» **Exercise objective**:
Could you give the data that follows again exactly, without its pictures?

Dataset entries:

○ ○ ○ ○

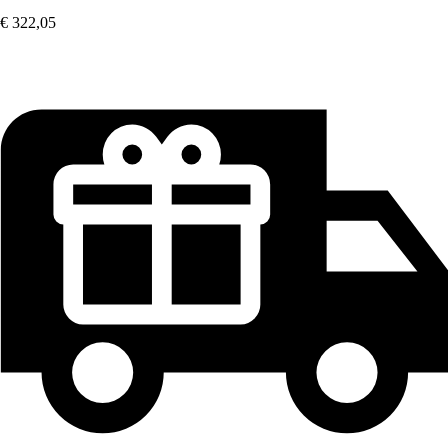
€ 322,05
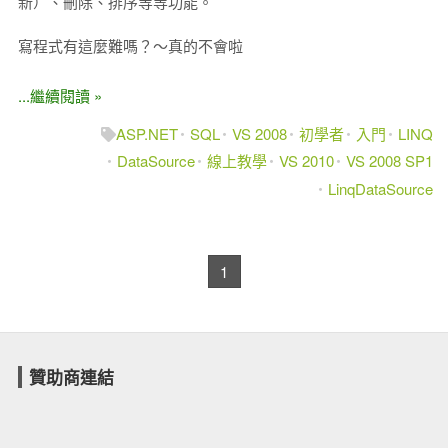
新）、刪除、排序等等功能。
寫程式有這麼難嗎？～真的不會啦
...繼續閱讀 »
ASP.NET
SQL
VS 2008
初學者
入門
LINQ
DataSource
線上教學
VS 2010
VS 2008 SP1
LinqDataSource
1
贊助商連結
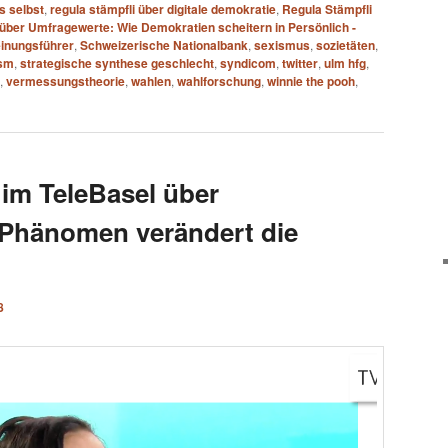
s selbst
,
regula stämpfli über digitale demokratie
,
Regula Stämpfli
 über Umfragewerte: Wie Demokratien scheitern in Persönlich -
inungsführer
,
Schweizerische Nationalbank
,
sexismus
,
sozietäten
,
ism
,
strategische synthese geschlecht
,
syndicom
,
twitter
,
ulm hfg
,
,
vermessungstheorie
,
wahlen
,
wahlforschung
,
winnie the pooh
,
 im TeleBasel über
 Phänomen verändert die
8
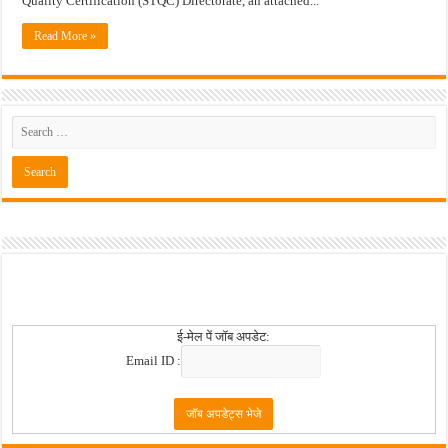
Quality Certification (STQC) Directorate, an attached...
Read More »
ई-मेल पें जॉब अपडेट:
Email ID :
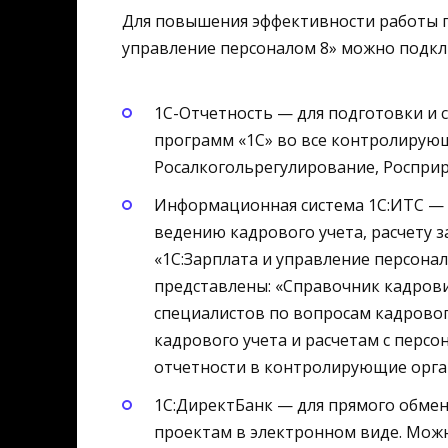
Для повышения эффективности работы п
управление персоналом 8» можно подкл
1С-Отчетность — для подготовки и 
программ «1С» во все контролирующ
Росалкогольрегулирование, Роспри
Информационная система 1С:ИТС — 
ведению кадрового учета, расчету 
«1С:Зарплата и управление персона
представлены: «Справочник кадрови
специалистов по вопросам кадрово
кадрового учета и расчетам с персо
отчетности в контролирующие орга
1С:ДиректБанк — для прямого обме
проектам в электронном виде. Мож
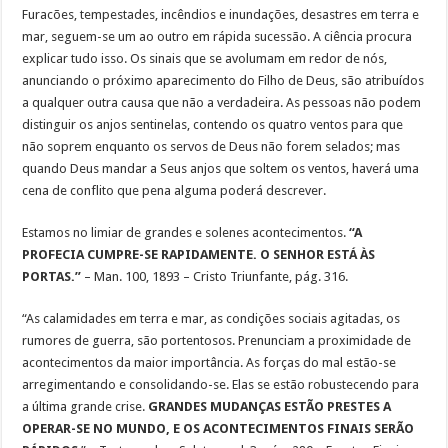
Furacões, tempestades, incêndios e inundações, desastres em terra e
mar, seguem-se um ao outro em rápida sucessão. A ciência procura
explicar tudo isso. Os sinais que se avolumam em redor de nós,
anunciando o próximo aparecimento do Filho de Deus, são atribuídos
a qualquer outra causa que não a verdadeira. As pessoas não podem
distinguir os anjos sentinelas, contendo os quatro ventos para que
não soprem enquanto os servos de Deus não forem selados; mas
quando Deus mandar a Seus anjos que soltem os ventos, haverá uma
cena de conflito que pena alguma poderá descrever.
Estamos no limiar de grandes e solenes acontecimentos.
“A
PROFECIA CUMPRE-SE RAPIDAMENTE. O SENHOR ESTÁ ÀS
PORTAS.”
– Man. 100, 1893 – Cristo Triunfante, pág. 316.
“As calamidades em terra e mar, as condições sociais agitadas, os
rumores de guerra, são portentosos. Prenunciam a proximidade de
acontecimentos da maior importância. As forças do mal estão-se
arregimentando e consolidando-se. Elas se estão robustecendo para
a última grande crise.
GRANDES MUDANÇAS ESTÃO PRESTES A
OPERAR-SE NO MUNDO, E OS ACONTECIMENTOS FINAIS SERÃO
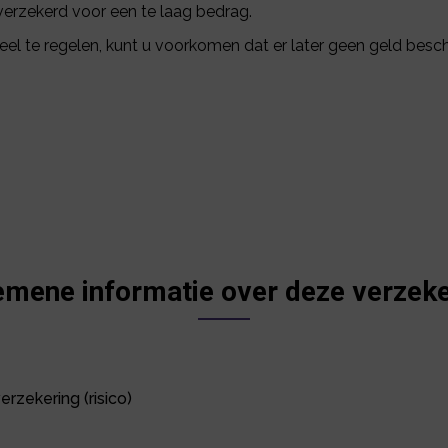
verzekerd voor een te laag bedrag.
eel te regelen, kunt u voorkomen dat er later geen geld beschi
emene informatie over deze verzeke
rzekering (risico)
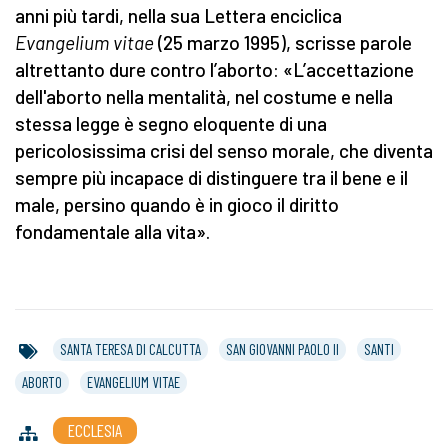
anni più tardi, nella sua Lettera enciclica
Evangelium vitae
(25 marzo 1995), scrisse parole
altrettanto dure contro l’aborto: «L’accettazione
dell'aborto nella mentalità, nel costume e nella
stessa legge è segno eloquente di una
pericolosissima crisi del senso morale, che diventa
sempre più incapace di distinguere tra il bene e il
male, persino quando è in gioco il diritto
fondamentale alla vita».
SANTA TERESA DI CALCUTTA
SAN GIOVANNI PAOLO II
SANTI
ABORTO
EVANGELIUM VITAE
ECCLESIA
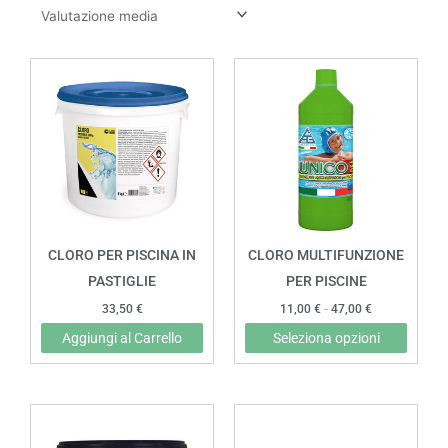
Fascia
Quest
di
prodot
prezzo:
da
ha
11,00 €
più
a
47,00 €
variant
Le
opzion
posso
CLORO PER PISCINA IN
CLORO MULTIFUNZIONE
esser
PASTIGLIE
PER PISCINE
scelte
33,50
€
11,00
€
-
47,00
€
nella
Aggiungi al Carrello
Seleziona opzioni
pagin
del
prodot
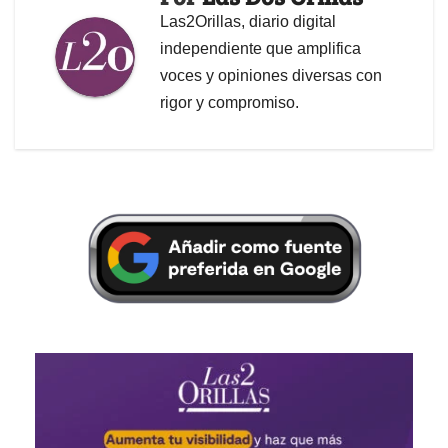
Las2Orillas, diario digital
independiente que amplifica
voces y opiniones diversas con
rigor y compromiso.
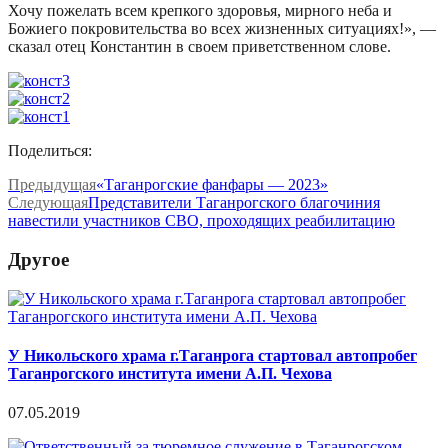
Хочу пожелать всем крепкого здоровья, мирного неба и
Божиего покровительства во всех жизненных ситуациях!», —
сказал отец Константин в своем приветственном слове.
Поделиться:
Предыдущая
«Таганрогские фанфары — 2023»
Следующая
Представители Таганрогского благочиния
навестили участников СВО, проходящих реабилитацию
Другое
У Никольского храма г.Таганрога стартовал автопробег
Таганрогского института имени А.П. Чехова
07.05.2019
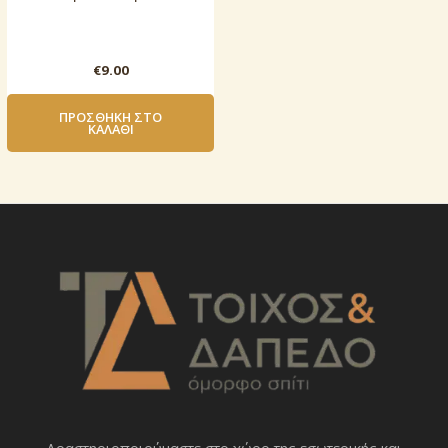
€
9.00
ΠΡΟΣΘΉΚΗ ΣΤΟ
ΚΑΛΆΘΙ
Δραστηριοποιoύμαστε στο χώρο της εσωτερικής και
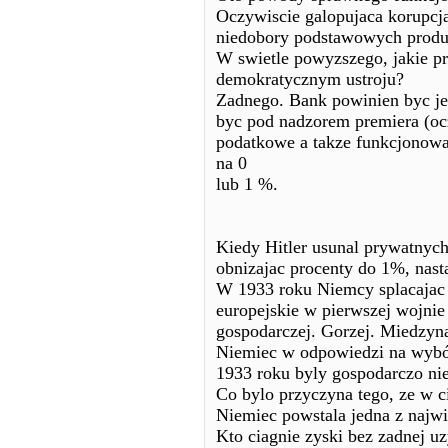
Oczywiscie galopujaca korupcj
niedobory podstawowych produ
W swietle powyzszego, jakie p
demokratycznym ustroju?
Zadnego. Bank powinien byc j
byc pod nadzorem premiera (ocz
podatkowe a takze funkcjonowa
na 0
lub 1 %.
Kiedy Hitler usunal prywatnych
obnizajac procenty do 1%, nas
W 1933 roku Niemcy splacajac r
europejskie w pierwszej wojnie
gospodarczej. Gorzej. Miedzyn
Niemiec w odpowiedzi na wybór
1933 roku byly gospodarczo ni
Co bylo przyczyna tego, ze w c
Niemiec powstala jedna z najw
Kto ciagnie zyski bez zadnej uz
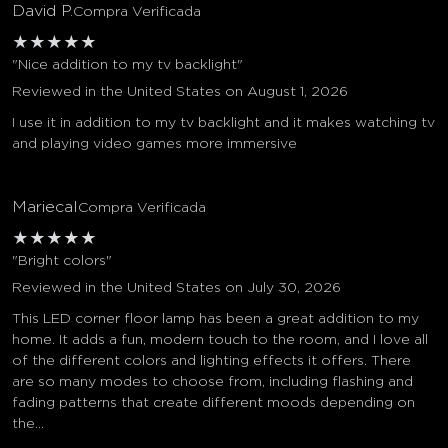
David P.
Compra Verificada
★
★
★
★
★
"Nice addition to my tv backlight"
Reviewed in the United States on August 1, 2026
I use it in addition to my tv backlight and it makes watching tv
and playing video games more immersive
Mariecal
Compra Verificada
★
★
★
★
★
"Bright colors"
Reviewed in the United States on July 30, 2026
This LED corner floor lamp has been a great addition to my
home. It adds a fun, modern touch to the room, and I love all
of the different colors and lighting effects it offers. There
are so many modes to choose from, including flashing and
fading patterns that create different moods depending on
the...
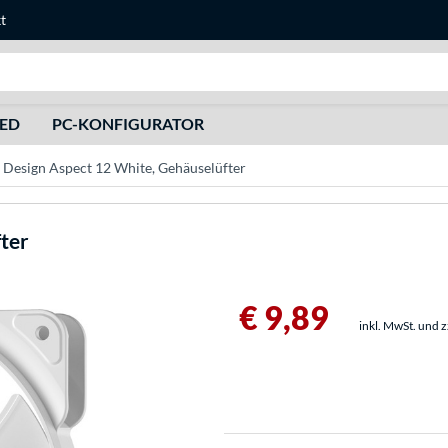
t
Suche
HED
PC-KONFIGURATOR
l Design Aspect 12 White, Gehäuselüfter
ter
€ 9,89
inkl. MwSt. und 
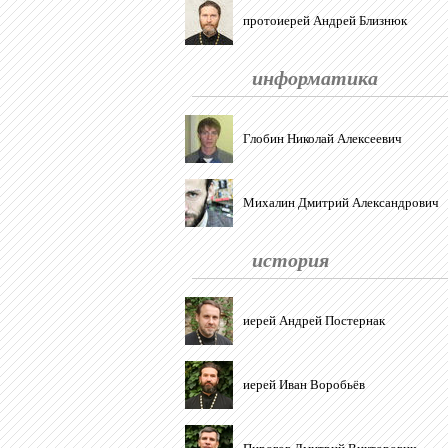
протоиерей Андрей Близнюк
информатика
Глобин Николай Алексеевич
Михалин Дмитрий Александрович
история
иерей Андрей Постернак
иерей Иван Воробьёв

○ ○ ○ ○

» **Answer area**:
€ 322,05
新）、刪除、排序等等功能。
寫程式有這麼難嗎？～真的不會啦
...繼續閱讀 »
ASP.NET
SQL
VS 2008
初學者
入門
LINQ
DataSource
線上教學
VS 2010
VS 2008 SP1
LinqDataSource
1
贊助商連結
s selbst
,
regula stämpfli über digitale demokratie
,
Regula Stämpfli
 über Umfragewerte: Wie Demokratien scheitern in Persönlich -
inungsführer
,
Schweizerische Nationalbank
,
sexismus
,
sozietäten
,
ism
,
strategische synthese geschlecht
,
syndicom
,
twitter
,
ulm hfg
,
,
vermessungstheorie
,
wahlen
,
wahlforschung
,
winnie the pooh
,
 im TeleBasel über
 Phänomen verändert die
8
Quality Certification (STQC) Directorate, an attached...
Read More »
ई-मेल पें जॉब अपडेट:
Email ID :
Для повышения эффективности работы п
управление персоналом 8» можно подкл
1С-Отчетность — для подготовки и 
программ «1С» во все контролирующ
Росалкогольрегулирование, Роспри
Информационная система 1С:ИТС — 
ведению кадрового учета, расчету 
«1С:Зарплата и управление персона
представлены: «Справочник кадрови
специалистов по вопросам кадрово
кадрового учета и расчетам с персо
отчетности в контролирующие орга
1С:ДиректБанк — для прямого обме
проектам в электронном виде. Мож
Furacões, tempestades, incêndios e inundações, desastres em terra e
mar, seguem-se um ao outro em rápida sucessão. A ciência procura
explicar tudo isso. Os sinais que se avolumam em redor de nós,
anunciando o próximo aparecimento do Filho de Deus, são atribuídos
a qualquer outra causa que não a verdadeira. As pessoas não podem
distinguir os anjos sentinelas, contendo os quatro ventos para que
não soprem enquanto os servos de Deus não forem selados; mas
quando Deus mandar a Seus anjos que soltem os ventos, haverá uma
cena de conflito que pena alguma poderá descrever.
Estamos no limiar de grandes e solenes acontecimentos.
“A
PROFECIA CUMPRE-SE RAPIDAMENTE. O SENHOR ESTÁ ÀS
PORTAS.”
– Man. 100, 1893 – Cristo Triunfante, pág. 316.
“As calamidades em terra e mar, as condições sociais agitadas, os
rumores de guerra, são portentosos. Prenunciam a proximidade de
acontecimentos da maior importância. As forças do mal estão-se
arregimentando e consolidando-se. Elas se estão robustecendo para
a última grande crise.
GRANDES MUDANÇAS ESTÃO PRESTES A
OPERAR-SE NO MUNDO, E OS ACONTECIMENTOS FINAIS SERÃO
verzekerd voor een te laag bedrag.
eel te regelen, kunt u voorkomen dat er later geen geld beschi
emene informatie over deze verzeke
rzekering (risico)
anni più tardi, nella sua Lettera enciclica
Evangelium vitae
(25 marzo 1995), scrisse parole
altrettanto dure contro l’aborto: «L’accettazione
dell'aborto nella mentalità, nel costume e nella
stessa legge è segno eloquente di una
pericolosissima crisi del senso morale, che diventa
sempre più incapace di distinguere tra il bene e il
male, persino quando è in gioco il diritto
fondamentale alla vita».
SANTA TERESA DI CALCUTTA
SAN GIOVANNI PAOLO II
SANTI
ABORTO
EVANGELIUM VITAE
ECCLESIA
Fascia
Quest
di
prodot
prezzo:
da
ha
11,00 €
più
a
47,00 €
variant
Le
opzion
posso
CLORO PER PISCINA IN
CLORO MULTIFUNZIONE
esser
PASTIGLIE
PER PISCINE
scelte
33,50
€
11,00
€
-
47,00
€
nella
Aggiungi al Carrello
Seleziona opzioni
pagin
del
prodot
Las2Orillas, diario digital
independiente que amplifica
voces y opiniones diversas con
rigor y compromiso.
Хочу пожелать всем крепкого здоровья, мирного неба и
Божиего покровительства во всех жизненных ситуациях!», —
сказал отец Константин в своем приветственном слове.
Поделиться:
Предыдущая
«Таганрогские фанфары — 2023»
Следующая
Представители Таганрогского благочиния
навестили участников СВО, проходящих реабилитацию
Другое
У Никольского храма г.Таганрога стартовал автопробег
Таганрогского института имени А.П. Чехова
07.05.2019
€
9.00
ΠΡΟΣΘΉΚΗ ΣΤΟ
ΚΑΛΆΘΙ
Δραστηριοποιoύμαστε στο χώρο της εσωτερικής και
Oczywiscie galopujaca korupcj
niedobory podstawowych produ
W swietle powyzszego, jakie p
demokratycznym ustroju?
Zadnego. Bank powinien byc j
byc pod nadzorem premiera (ocz
podatkowe a takze funkcjonowa
na 0
lub 1 %.
Kiedy Hitler usunal prywatnych
obnizajac procenty do 1%, nas
W 1933 roku Niemcy splacajac r
europejskie w pierwszej wojnie
gospodarczej. Gorzej. Miedzyn
Niemiec w odpowiedzi na wybór
1933 roku byly gospodarczo ni
Co bylo przyczyna tego, ze w c
Niemiec powstala jedna z najw
Kto ciagnie zyski bez zadnej uz
David P.
Compra Verificada
★
★
★
★
★
"Nice addition to my tv backlight"
Reviewed in the United States on August 1, 2026
I use it in addition to my tv backlight and it makes watching tv
and playing video games more immersive
Mariecal
Compra Verificada
★
★
★
★
★
"Bright colors"
Reviewed in the United States on July 30, 2026
This LED corner floor lamp has been a great addition to my
home. It adds a fun, modern touch to the room, and I love all
of the different colors and lighting effects it offers. There
are so many modes to choose from, including flashing and
fading patterns that create different moods depending on
the...
t
Suche
HED
PC-KONFIGURATOR
l Design Aspect 12 White, Gehäuselüfter
ter
€ 9,89
inkl. MwSt. und 
протоиерей Андрей Близнюк
информатика
Глобин Николай Алексеевич
Михалин Дмитрий Александрович
история
иерей Андрей Постернак
иерей Иван Воробьёв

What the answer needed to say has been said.